Ubai tidak bersikap gegabah saat menerima pertanyaan terkait dengan agama Allah ini. Demikianlah semua sahabat. Mereka selalu menanggapi pertanyaan-pertanyaan Nabi shallallahu ‘alaihi wa sallam dengan mengembalikan ilmunya kepada Allah dan Nabi-Nya, sehingga Nabi shallallahu ‘alaihi wa sallam sendirilah yang menjawab pertanyaan itu.

Ubai menjawab, “Allah dan Rasul-Nya lebih mengetahui.”

Allah Maha Mengetahui segala-galanya. Adapun Nabi-Nya, tiadalah yang terucap dari lisan beliau selain kebenaran yang diwahyukan dari sisi Allah Yang Mahatahu.

Lain dari biasanya, ternyata Nabi shallallahu ‘alaihi wa sallam tidak menjawab pertanyaan yang beliau lontarkan itu. Kali ini, soal tersebut diajukan kepada Ubai tanpa henti. Akhirnya, Ubai pun tidak bisa mengelak. Mau tak mau soal itu harus ia jawab.

Dengan ilmu yang dianugerahkan oleh Allah kepadanya, Ubai menjawab dengan mantap, “Ayat itu adalah Allahu la ilaha illa huwal hayyul qayyum.” Ubai lalu membaca Ayat Kursi,

ﮋ ﮣ ﮤ ﮥ ﮦ   ﮧ   ﮨ ﮩﮪ ﮫ ﮬ ﮭ ﮮ ﮯﮰ ﮱ ﯓ ﯔ ﯕ ﯖ     ﯗ ﯘﯙ ﯚ ﯛ ﯜ ﯝ ﯞ ﯟ   ﯠﯡ ﯢ ﯣ ﯤ   ﯥ ﯦ ﯧﯨ ﯩ ﯪ ﯫ ﯬ ﯭ ﯮ   ﯯ   ﯰﯱ ﯲ ﯳ           ﯴ ﯵﯶ ﯷ     ﯸ     ﯹﯺ   ﯻ ﯼ   ﯽ ﯾ ﮊ

            “Allah, tidak ada ilah (yang berhak disembah) melainkan Dia Yang Hidup kekal lagi terus-menerus mengurus (makhluk-Nya); tidak mengantuk dan tidak tidur. Kepunyaan-Nya apa yang di langit dan di bumi. Tiada yang dapat memberi syafaat di sisi Allah tanpa izin-Nya. Allah mengetahui apa-apa yang di hadapan mereka dan di belakang mereka, dan mereka tidak mengetahui apa-apa dari ilmu Allah melainkan apa yang dikehendaki-Nya. Kursi Allah meliputi langit dan bumi. Allah tidak merasa berat memelihara keduanya, dan Allah Mahatinggi lagi Mahabesar.” (al-Baqarah: 255)

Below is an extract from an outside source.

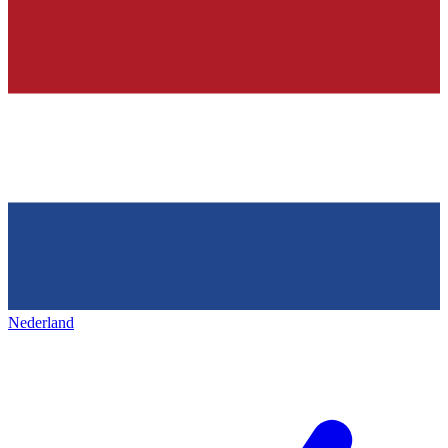
Nederland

Mahasuci Allah! Ayat ini sungguh sangat agung! Benar-benar bidikan yang tepat mengenai sasaran, jawaban Ubai meraih angka 100. Tidak pelak, sahabat Anshar ini mendapat sanjungan dari Nabi shallallahu ‘alaihi wa sallam. Sambil menepuk dada Ubai yang bidang, Nabi n berkata, “Demi Allah, berbahagialah, wahai Abul Mundzir, dengan ilmu yang dimudahkan untukmu.”

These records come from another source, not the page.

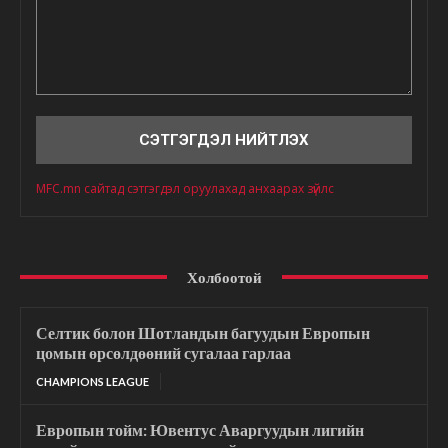
Сэтгэгдэл
MFC.mn сайтад сэтгэгдэл оруулахад анхаарах зүйлс
Холбоотой
Селтик болон Шотландын багуудын Европын
цомын өрсөлдөөний сугалаа гарлаа
CHAMPIONS LEAGUE
Европын тойм: Ювентус Аваргуудын лигийн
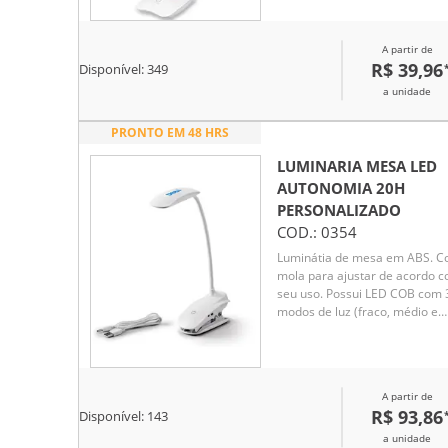
três níveis diferentes de
iluminação e entrada Micro U
Acompanha cabo micro USB
A partir de
para carregamento.
R$ 39,96
Disponível:
349
a unidade
PRONTO EM 48 HRS
LUMINARIA MESA LED
AUTONOMIA 20H
PERSONALIZADO
COD.:
0354
Luminátia de mesa em ABS. 
mola para ajustar de acordo 
seu uso. Possui LED COB com 
modos de luz (fraco, médio e
forte). Autonomia até 20 horas
Incluso cabo USB para
carregamento.Medida da bas
11,5 x 6 cm. Medida apenas d
A partir de
lanterna na parte superior 11,
R$ 93,86
Disponível:
143
4 cm. .
a unidade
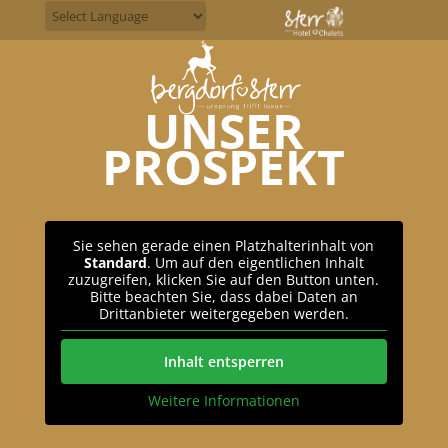
UNSER
PROSPEKT
Sie sehen gerade einen Platzhalterinhalt von
Standard
. Um auf den eigentlichen Inhalt
zuzugreifen, klicken Sie auf den Button unten.
Bitte beachten Sie, dass dabei Daten an
Drittanbieter weitergegeben werden.
Inhalt entsperren
Weitere Informationen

Saudariku, Ayat Kursi bukan ayat yang asing bagi Anda. Sudah kerap Anda mendengar dan membacanya. Meski demikian, ada sisi lain yang perlu ditingkatkan dalam pribadi kita. Ya, yang saya maksudkan adalah mengilmui ayat ini dan memperdalam pemahaman terhadapnya.

Mengawali kajian ini, mari kita bertanya, “Mengapa ayat ini digelari sebagai ayat yang paling agung, paling utama, paling luhur, dan paling mulia?” Jawabnya, karena ayat ini dari awal hingga akhir menyebutkan nama-nama Allah yang mulia dan sifat-sifat-Nya yang sempurna.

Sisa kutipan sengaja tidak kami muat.